Causality testing methods are being widely used in various disciplines of science. Model-free methods for causality estimation are very useful as the underlying model generating the data is often unknown. However, existing model-free measures assume separability of cause and effect at the level of individual samples of measurements and unlike model-based methods do not perform any intervention to learn causal relationships. These measures can thus only capture causality which is by the associational occurrence of ‘cause’ and ‘effect’ between well separated samples. In real-world processes, often ‘cause’ and ‘effect’ are inherently inseparable or become inseparable in the acquired measurements.
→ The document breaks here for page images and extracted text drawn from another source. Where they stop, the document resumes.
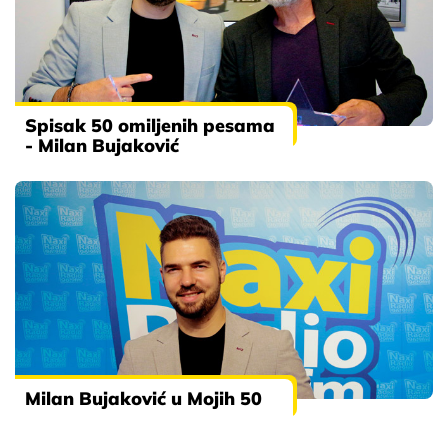
Spisak 50 omiljenih pesama
- Milan Bujaković
Milan Bujaković u Mojih 50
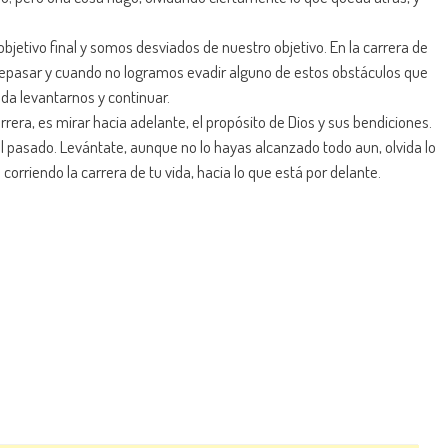
jetivo final y somos desviados de nuestro objetivo. En la carrera de
repasar y cuando no logramos evadir alguno de estos obstáculos que
eda levantarnos y continuar.
era, es mirar hacia adelante, el propósito de Dios y sus bendiciones.
l pasado. Levántate, aunque no lo hayas alcanzado todo aun, olvida lo
orriendo la carrera de tu vida, hacia lo que está por delante.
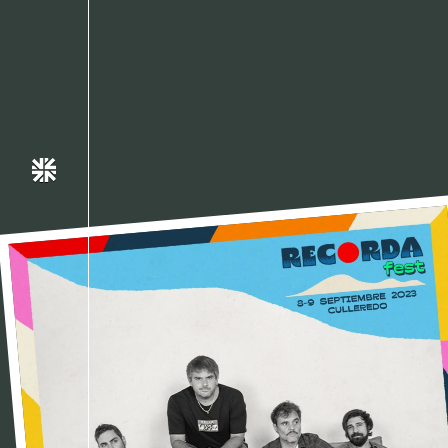
Despistaos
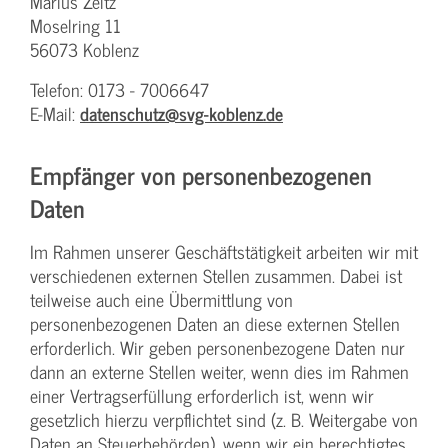
Marius Zeitz
Moselring 11
56073 Koblenz
Telefon: 0173 - 7006647
E-Mail:
datenschutz@svg-koblenz.de
Empfänger von personenbezogenen
Daten
Im Rahmen unserer Geschäftstätigkeit arbeiten wir mit
verschiedenen externen Stellen zusammen. Dabei ist
teilweise auch eine Übermittlung von
personenbezogenen Daten an diese externen Stellen
erforderlich. Wir geben personenbezogene Daten nur
dann an externe Stellen weiter, wenn dies im Rahmen
einer Vertragserfüllung erforderlich ist, wenn wir
gesetzlich hierzu verpflichtet sind (z. B. Weitergabe von
Daten an Steuerbehörden), wenn wir ein berechtigtes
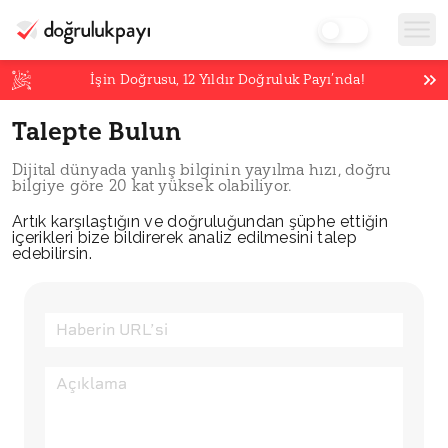
İşin Doğrusu,
12
Yıldır Doğruluk Payı’nda!
Talepte Bulun
Dijital dünyada yanlış bilginin yayılma hızı, doğru
bilgiye göre 20 kat yüksek olabiliyor.
Artık karşılaştığın ve doğruluğundan şüphe ettiğin
içerikleri bize bildirerek analiz edilmesini talep
edebilirsin.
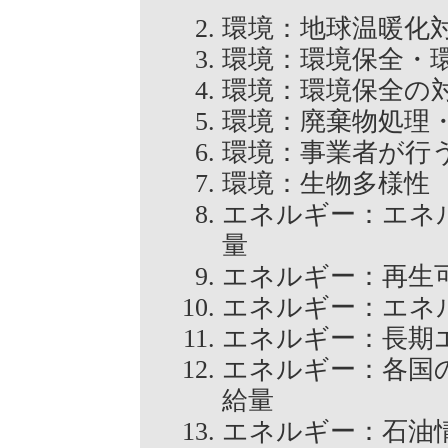
環境：地球温暖化
環境：環境保全
環境：環境保全
環境：廃棄物処
環境：事業者が
環境：生物多様
エネルギー：エネ
量
エネルギー：再
エネルギー：エ
エネルギー：長
エネルギー：各国
給量
エネルギー：石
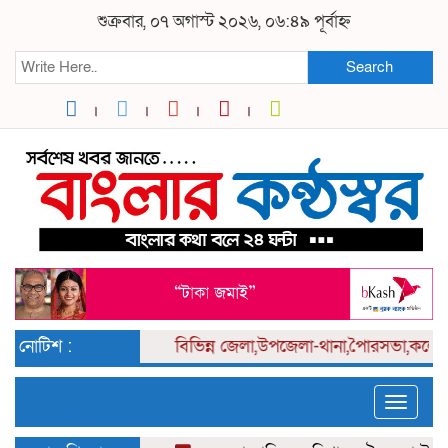
শুক্রবার, ০৭ অগাস্ট ২০২৬, ০৬:৪৯ পূর্বাহ্ন
Search
নোটিশ :
বিভিন্ন
জেলা,উপজেলা-থানা,পৈারসভা,কলেজ পর্
Toggle
naviga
We propose a novel measure that uses an adaptive interventional scheme to capture causality which is not merely associational. The scheme is based on characterizing complexities associated with the dynamical evolution of processes on short windows of measurements. The formulated measure, Compression- Complexity Causality is rigorously tested on simulated and real datasets and its performance is compared with that of existing measures such as Granger Causality and Transfer Entropy. The proposed measure is robust to presence of noise, long-term memory, filtering and decimation, low temporal resolution (including aliasing), non-uniform sampling, finite length signals and presence of common driving variables. Our measure outperforms existing state-of-the-art measures, establishing itself as an effective tool for causality testing in real world applications.